Proposed in the Hunts Point Vision Plan, a blueprint for the neighborhood’s future drawn up by a task force of city agencies, elected officials and local business and community leaders in 2003, Hunts Point Works opened in April 2005.

The task force observed that nearly a quarter of Hunts Point and Longwood residents had no jobs, the highest unemployment rate in New York City. Hunts Point Works was created to recruit, screen and train workers for local employers and to help residents learn English, get high school equivalency diplomas and find training for specific occupations.

Its mission was “to create a mechanism that would open up jobs for the local community,” said Infante.

Hunts Point Works quickly began to surpass its job placement quotas, according to Infante. It has found jobs for more clients than many of the other city-run employment agencies, Phillips said.

Given their success, the employees at Hunts Point Works did not anticipate the abrupt announcement SBS delivered on May 1, explained Alicea.

The closing will “hurt this community,” said Cruz, who not only keeps the employment agency spick-and-span, but is also in the process of learning to drive tractor trailers and city buses via a city-funded training program that George Fraticelli, the career advisor for academic and vocational training at Hunts Point Works, helped him enroll in.

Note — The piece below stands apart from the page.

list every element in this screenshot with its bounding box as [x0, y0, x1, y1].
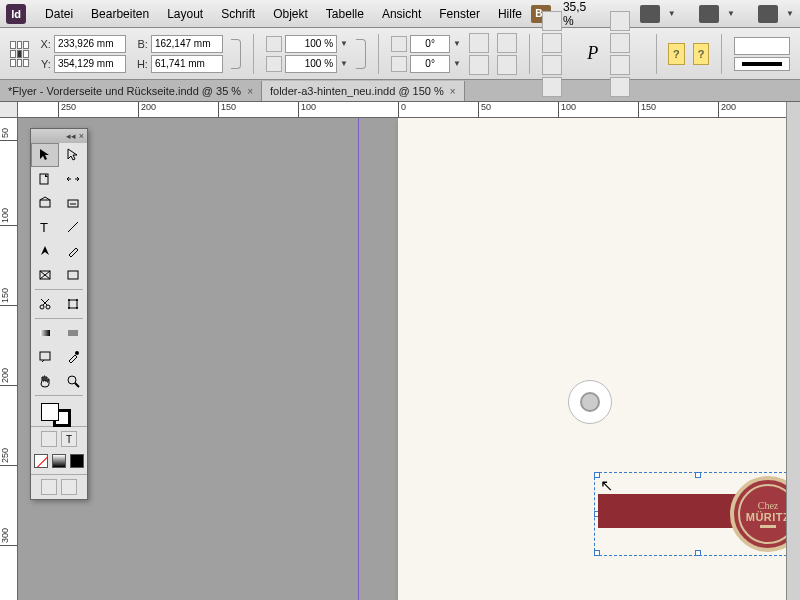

Fraticelli works with people like Cruz who are looking to upgrade their skills, opening doors not only for those looking for a license to drive trucks, but opening people’s eyes to entirely new careers as EMT workers and medical assistants, through the training grants the Hunts Point Works has made available to them.

“To say the system doesn’t work would be a lie,” says Jeffrey Devon, a Bronx resident who attended an orientation the agency held for jobs being offered by Anheuser Busch, which is building a 167,000-square-foot warehouse and distribution facility in the Hunts Point food center that will bring more than 400 permanent jobs to the area.

The huge Hunts Point Market has always been in need of workers, but there was no single place where local residents in search of jobs could learn of openings. Hunts Point Works was the missing piece of the puzzle.

In addition, the Hunts Point Vision Plan observed, employers said many local job-seekers lacked the skills they needed. So Hunts Point Works was charged with connecting them to occupational training programs, to teach them how to prepare fish for sale in the New Fulton Fish Market, for example, in a program that Hunts Point Works advertised as an opportunity to earn a starting salary of $400 a week, with the potential to double within two to three years.

David Rodriguez received an apprenticeship in the fish cutting program for Smitty’s Fillet House, a wholesaler in the market. He was guaranteed employment with Smitty’s upon the completion of his training there. In a testimonial after completing the program, he wrote, “I am living a life long dream thanks to the positive support of the staff over at Hunts Point Works and their endless efforts to better anyone who walks through their door.”

Community Board 2 expressed its dissatisfaction with the closing of the agency during a meeting about the Hunts Point Vision Plan early in May.

“If the city was not pleased with their current provider, they should’ve picked another provider and not shut it down completely for a year,” said District Manager John Robert in a telephone interview in which he praised the employment agency and “the momentum” it had achieved.

Councilwoman Maria Carmen del Arroyo said she was “not even aware that closing was the decision,” and had only learned of it from a reporter’s questions.

Saying, “I knew there was an issue with their contract,” Arroyo added she would schedule a meeting with Robert W. Walsh, the commissioner of SBS, to see if any alternative to closing could be found.

In the meantime, Infante says she wants to make sure that the relationship with businesses can be maintained, even though the local office will be closed. “We need to let everyone know how successful it was and that it needs to come back.”